The regulation change coincides with the use of AI by some real crime video providers to imitate the likeness of missing or killed children. In these unsettling cases, AI is being used to give the young victims of well-publicized crimes a juvenile 'voice' to explain their demise.
According to The Washington Post, content creators have been using artificial intelligence (AI) to narrate several high-profile incidents in recent months, including the kidnapping and killing of British two-year-old James Bulger.
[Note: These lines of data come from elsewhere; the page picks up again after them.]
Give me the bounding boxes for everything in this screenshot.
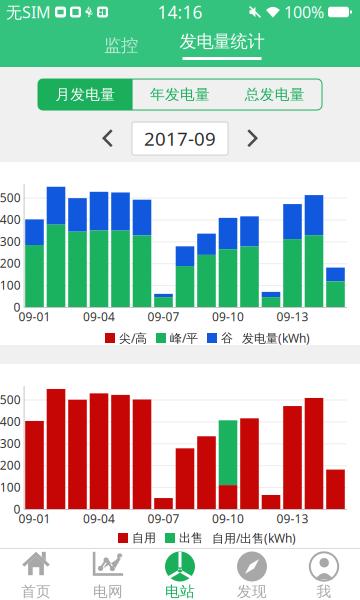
staticText: 年发电量 bbox=[150, 86, 210, 104]
staticText: 400 bbox=[0, 413, 21, 429]
staticText: 500 bbox=[0, 392, 21, 407]
button[interactable]: 发电量统计 bbox=[170, 24, 274, 67]
staticText: 100% bbox=[284, 1, 324, 23]
staticText: 谷 bbox=[221, 331, 233, 345]
staticText: 自用 bbox=[132, 531, 156, 545]
staticText: 发现 bbox=[237, 582, 267, 600]
button[interactable]: 总发电量 bbox=[227, 79, 322, 110]
staticText: 首页 bbox=[21, 582, 51, 600]
staticText: 09-07 bbox=[148, 510, 180, 526]
staticText: 0 bbox=[14, 501, 20, 517]
staticText: 发电量(kWh) bbox=[242, 330, 310, 346]
staticText: 400 bbox=[0, 211, 21, 227]
staticText: 尖/高 bbox=[119, 330, 147, 346]
staticText: 峰/平 bbox=[170, 330, 198, 346]
staticText: 2017-09 bbox=[144, 126, 216, 151]
staticText: 09-04 bbox=[83, 308, 115, 324]
staticText: 09-10 bbox=[212, 510, 244, 526]
button[interactable]: Next month bbox=[228, 121, 278, 155]
button[interactable]: 年发电量 bbox=[133, 79, 227, 110]
staticText: 200 bbox=[0, 457, 21, 473]
staticText: 月发电量 bbox=[55, 86, 115, 104]
button[interactable]: 监控 bbox=[81, 24, 161, 67]
staticText: 出售 bbox=[179, 531, 203, 545]
button[interactable]: 我 bbox=[288, 549, 360, 600]
staticText: 电网 bbox=[93, 582, 123, 600]
button[interactable]: 电网 bbox=[72, 549, 144, 600]
staticText: 09-01 bbox=[18, 308, 50, 324]
button[interactable]: 发现 bbox=[216, 549, 288, 600]
button[interactable]: Previous month bbox=[82, 121, 132, 155]
staticText: 300 bbox=[0, 233, 21, 249]
staticText: 09-01 bbox=[18, 510, 50, 526]
staticText: 09-13 bbox=[276, 510, 308, 526]
staticText: 09-10 bbox=[212, 308, 244, 324]
staticText: 电站 bbox=[165, 582, 195, 600]
staticText: 发电量统计 bbox=[180, 31, 264, 52]
staticText: 09-07 bbox=[148, 308, 180, 324]
staticText: 100 bbox=[0, 277, 21, 293]
staticText: 我 bbox=[316, 582, 332, 600]
button[interactable]: 月发电量 bbox=[38, 79, 133, 110]
button[interactable]: 首页 bbox=[0, 549, 72, 600]
staticText: 总发电量 bbox=[245, 86, 305, 104]
staticText: 自用/出售(kWh) bbox=[212, 530, 296, 546]
staticText: 09-04 bbox=[83, 510, 115, 526]
staticText: 09-13 bbox=[276, 308, 308, 324]
staticText: 14:16 bbox=[158, 0, 202, 24]
staticText: 200 bbox=[0, 255, 21, 271]
staticText: 100 bbox=[0, 479, 21, 495]
staticText: 300 bbox=[0, 435, 21, 451]
staticText: 无SIM bbox=[6, 1, 51, 23]
staticText: 监控 bbox=[104, 35, 138, 56]
staticText: 500 bbox=[0, 190, 21, 205]
staticText: 0 bbox=[14, 299, 20, 315]
button[interactable]: 电站 bbox=[144, 549, 216, 600]
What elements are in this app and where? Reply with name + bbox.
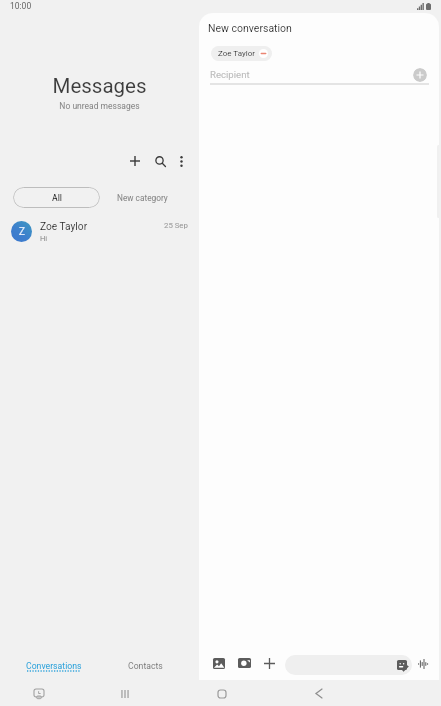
staticText: All [52,193,62,203]
button[interactable]: More options [169,149,194,174]
staticText: Recipient [210,69,250,80]
button[interactable]: Zoe Taylor [211,46,272,61]
button[interactable]: New category [107,187,178,208]
button[interactable]: Gallery [207,651,231,675]
button[interactable]: Add recipient [413,68,427,82]
staticText: Zoe Taylor [40,221,88,233]
button[interactable]: Voice message [412,653,434,675]
button[interactable]: Search [148,149,173,174]
button[interactable]: New conversation [122,148,147,173]
staticText: New category [117,193,168,203]
staticText: Hi [40,234,48,243]
button[interactable]: Contacts [110,661,180,681]
button[interactable]: Z [0,216,199,248]
button[interactable]: Recent apps [112,681,137,706]
staticText: Conversations [26,661,82,671]
staticText: Zoe Taylor [218,49,255,58]
button[interactable]: Back [306,681,331,706]
button[interactable]: Stickers [397,660,407,670]
button[interactable]: Stickers [285,655,412,675]
staticText: Messages [0,74,199,98]
staticText: 25 Sep [164,221,188,230]
button[interactable]: Conversations [5,652,103,678]
staticText: Z [19,226,25,238]
button[interactable]: Camera [232,651,256,675]
staticText: 10:00 [10,1,32,11]
button[interactable]: All [13,187,100,208]
button[interactable]: Home [209,681,234,706]
button[interactable]: Screenshot [26,681,51,706]
staticText: Contacts [128,661,163,671]
staticText: New conversation [208,22,292,34]
button[interactable]: More attachments [257,651,281,675]
staticText: No unread messages [0,101,199,111]
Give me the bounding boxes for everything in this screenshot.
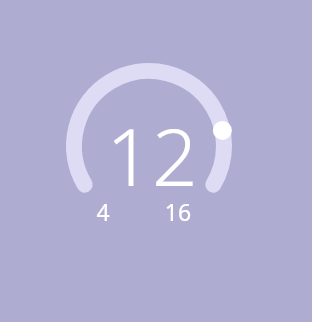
staticText: 16 xyxy=(158,196,198,226)
staticText: 12 xyxy=(89,100,215,192)
staticText: 4 xyxy=(88,196,118,226)
button[interactable]: Step goal gauge, 12 of 16 xyxy=(0,0,312,322)
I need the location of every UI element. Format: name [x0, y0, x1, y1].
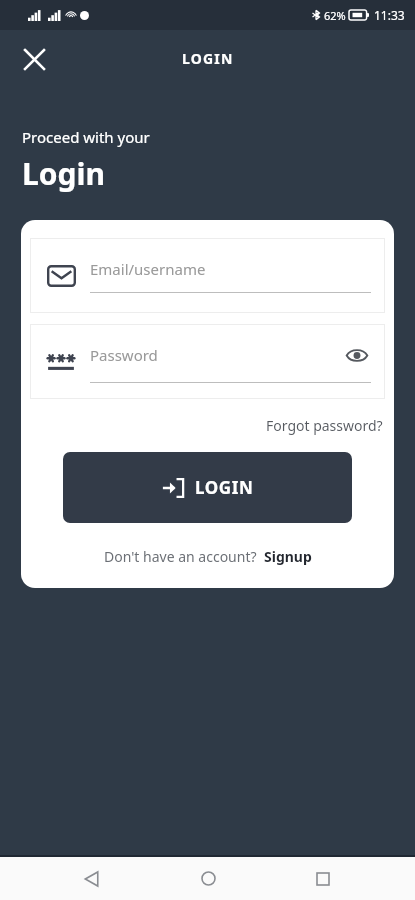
staticText: Don't have an account? — [104, 547, 257, 566]
staticText: 62% — [324, 8, 346, 23]
staticText: 11:33 — [374, 7, 405, 23]
button[interactable]: Home — [184, 857, 232, 900]
button[interactable]: Close — [14, 39, 54, 79]
button[interactable]: Email/username — [30, 238, 385, 313]
staticText: Forgot password? — [266, 416, 383, 435]
button[interactable]: Show password — [343, 341, 371, 369]
button[interactable]: Don't have an account? — [21, 547, 394, 566]
staticText: Email/username — [90, 259, 371, 279]
staticText: Signup — [264, 547, 312, 566]
button[interactable]: Recent apps — [299, 857, 347, 900]
staticText: Login — [22, 153, 105, 194]
staticText: LOGIN — [195, 476, 254, 499]
staticText: LOGIN — [182, 49, 234, 68]
button[interactable]: Forgot password? — [264, 413, 385, 438]
button[interactable]: LOGIN — [63, 452, 352, 523]
staticText: Password — [90, 345, 343, 365]
button[interactable]: Back — [68, 857, 116, 900]
button[interactable]: Password — [30, 324, 385, 399]
staticText: Proceed with your — [22, 127, 150, 147]
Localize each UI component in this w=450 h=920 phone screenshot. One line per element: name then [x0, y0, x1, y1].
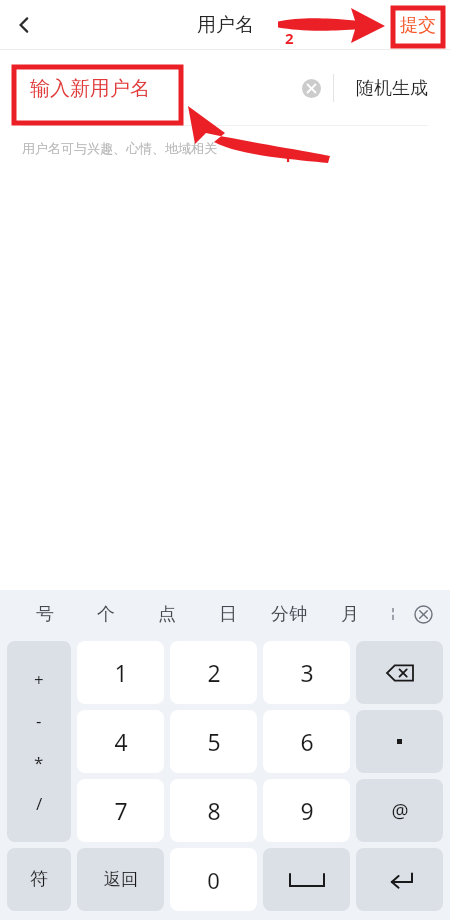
button[interactable]: Clear: [289, 66, 333, 110]
button[interactable]: 0: [170, 848, 257, 911]
staticText: 7: [114, 795, 128, 826]
staticText: 9: [300, 795, 314, 826]
button[interactable]: 个: [75, 590, 136, 638]
button[interactable]: 日: [197, 590, 258, 638]
button[interactable]: Backspace: [356, 641, 443, 704]
staticText: 个: [97, 603, 115, 626]
staticText: 分钟: [271, 603, 307, 626]
button[interactable]: 分钟: [258, 590, 319, 638]
button[interactable]: Back: [0, 1, 48, 49]
button[interactable]: 5: [170, 710, 257, 773]
button[interactable]: 月: [319, 590, 380, 638]
staticText: 用户名可与兴趣、心情、地域相关: [22, 140, 217, 156]
staticText: 3: [300, 657, 314, 688]
staticText: 日: [219, 603, 237, 626]
button[interactable]: 符: [7, 848, 71, 911]
staticText: 1: [114, 657, 128, 688]
button[interactable]: 7: [77, 779, 164, 842]
button[interactable]: Close keyboard: [406, 590, 440, 638]
button[interactable]: 1: [77, 641, 164, 704]
staticText: 0: [207, 865, 220, 895]
staticText: 1: [283, 146, 292, 166]
staticText: 返回: [104, 869, 138, 890]
staticText: 提交: [400, 14, 436, 37]
staticText: 号: [36, 603, 54, 626]
staticText: 8: [207, 795, 221, 826]
button[interactable]: 6: [263, 710, 350, 773]
button[interactable]: 输入新用户名: [30, 50, 289, 126]
button[interactable]: Space: [263, 848, 350, 911]
button[interactable]: 提交: [400, 14, 436, 37]
staticText: 月: [341, 603, 359, 626]
staticText: 4: [114, 726, 128, 757]
staticText: *: [34, 751, 44, 774]
button[interactable]: More: [380, 590, 406, 638]
button[interactable]: Enter: [356, 848, 443, 911]
staticText: 2: [207, 657, 221, 688]
button[interactable]: 点: [136, 590, 197, 638]
button[interactable]: 9: [263, 779, 350, 842]
staticText: /: [36, 792, 43, 815]
staticText: 随机生成: [356, 77, 428, 100]
button[interactable]: 8: [170, 779, 257, 842]
button[interactable]: 3: [263, 641, 350, 704]
staticText: -: [36, 709, 42, 732]
button[interactable]: @: [356, 779, 443, 842]
staticText: +: [34, 668, 44, 691]
staticText: 6: [300, 726, 314, 757]
staticText: 2: [285, 28, 294, 48]
staticText: 用户名: [197, 13, 254, 37]
button[interactable]: 返回: [77, 848, 164, 911]
button[interactable]: 4: [77, 710, 164, 773]
button[interactable]: Period: [356, 710, 443, 773]
staticText: 点: [158, 603, 176, 626]
staticText: 符: [30, 868, 48, 891]
button[interactable]: 号: [14, 590, 75, 638]
button[interactable]: 2: [170, 641, 257, 704]
staticText: 输入新用户名: [30, 76, 150, 101]
button[interactable]: +: [7, 641, 71, 842]
staticText: 5: [207, 726, 221, 757]
staticText: @: [391, 798, 409, 824]
button[interactable]: 随机生成: [334, 50, 450, 126]
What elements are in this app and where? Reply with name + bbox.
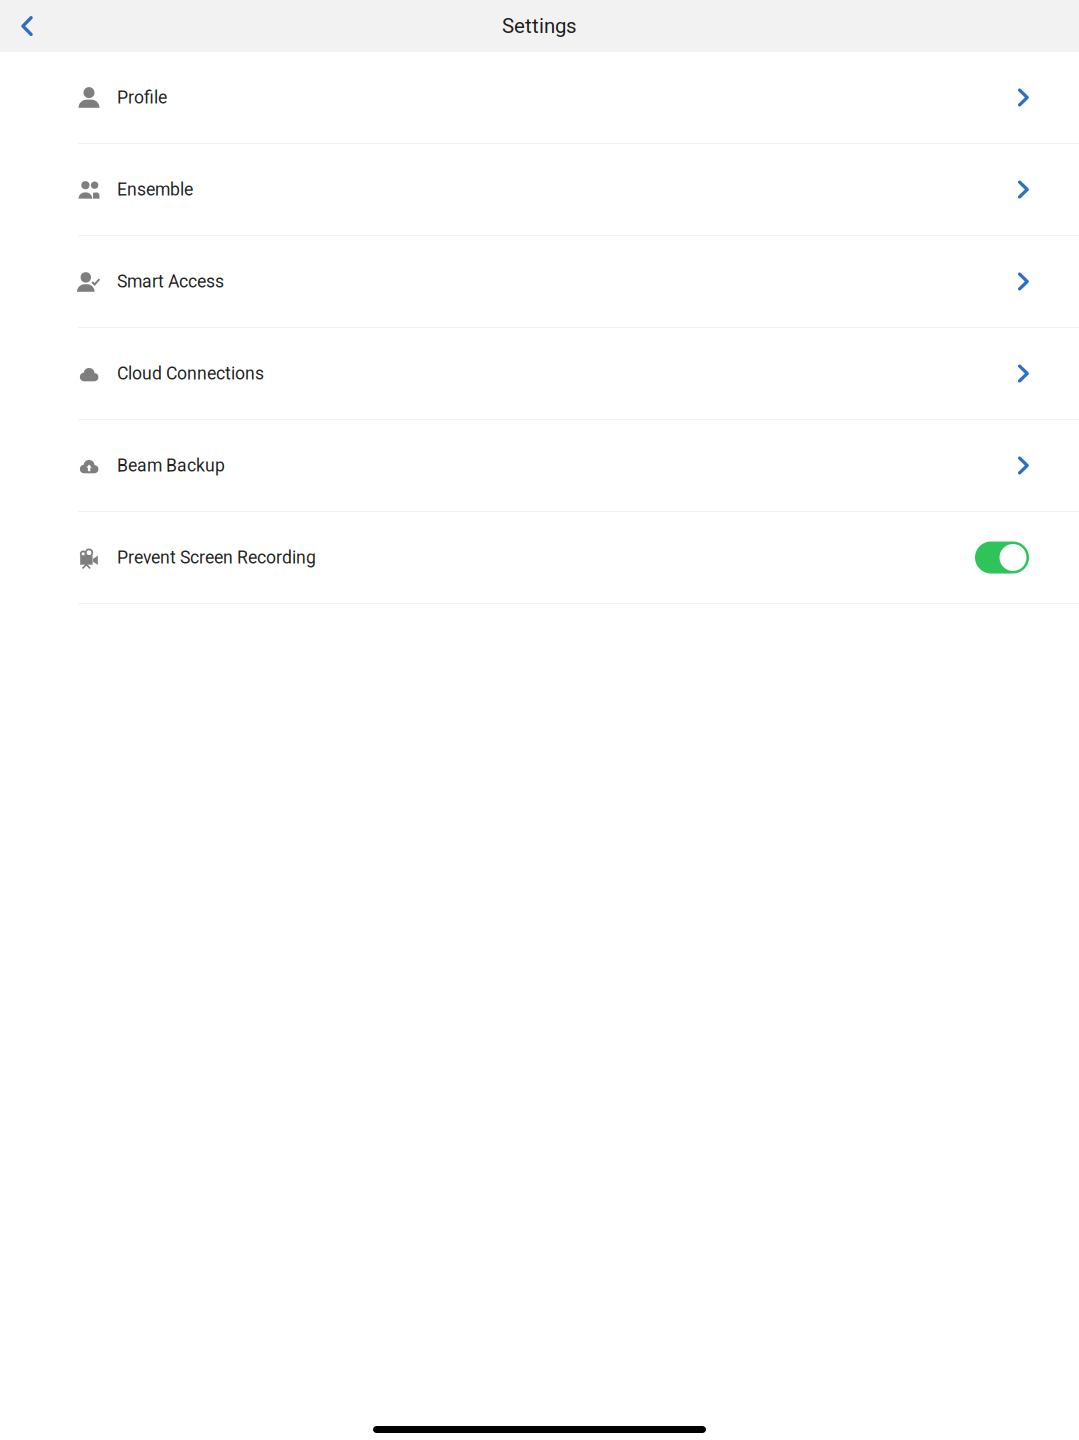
button[interactable]: Prevent Screen Recording, on bbox=[975, 542, 1029, 574]
button[interactable]: Back bbox=[0, 0, 54, 52]
staticText: Cloud Connections bbox=[117, 363, 264, 384]
button[interactable]: Beam Backup bbox=[0, 420, 1079, 512]
staticText: Beam Backup bbox=[117, 455, 225, 476]
button[interactable]: Smart Access bbox=[0, 236, 1079, 328]
staticText: Profile bbox=[117, 87, 167, 108]
button[interactable]: Prevent Screen Recording bbox=[0, 512, 1079, 604]
staticText: Settings bbox=[502, 14, 577, 38]
button[interactable]: Ensemble bbox=[0, 144, 1079, 236]
staticText: Smart Access bbox=[117, 271, 224, 292]
button[interactable]: Profile bbox=[0, 52, 1079, 144]
staticText: Ensemble bbox=[117, 179, 193, 200]
button[interactable]: Cloud Connections bbox=[0, 328, 1079, 420]
staticText: Prevent Screen Recording bbox=[117, 547, 316, 568]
Similar AI narratives have also been produced about Gabriel Fernández, an eight-year-old who was tortured and killed by his mother and her lover in California, and Madeleine McCann, a British three-year-old who vanished from a resort.
Content that breaks the new policies will be removed from YouTube, and users who are struck will not be allowed to publish videos, livestreams, or articles for a week. The user's channel will be permanently deleted from YouTube following three strikes.
The latest adjustments coincide with the introduction of new tools by YouTube to request the removal of deepfakes, as well as new guidelines about responsible disclosures for AI content, over two months ago. A modification mandates that users reveal instances in which they have produced fake or modified content that seems authentic. Users who do not properly disclose their use of AI risk having their video removed, being suspended from the YouTube Partner Program, or facing other penalties, the firm warned.
Furthermore, even though it was labelled, YouTube stated at the time that certain AI content might be taken down if it was used to depict 'realistic violence'.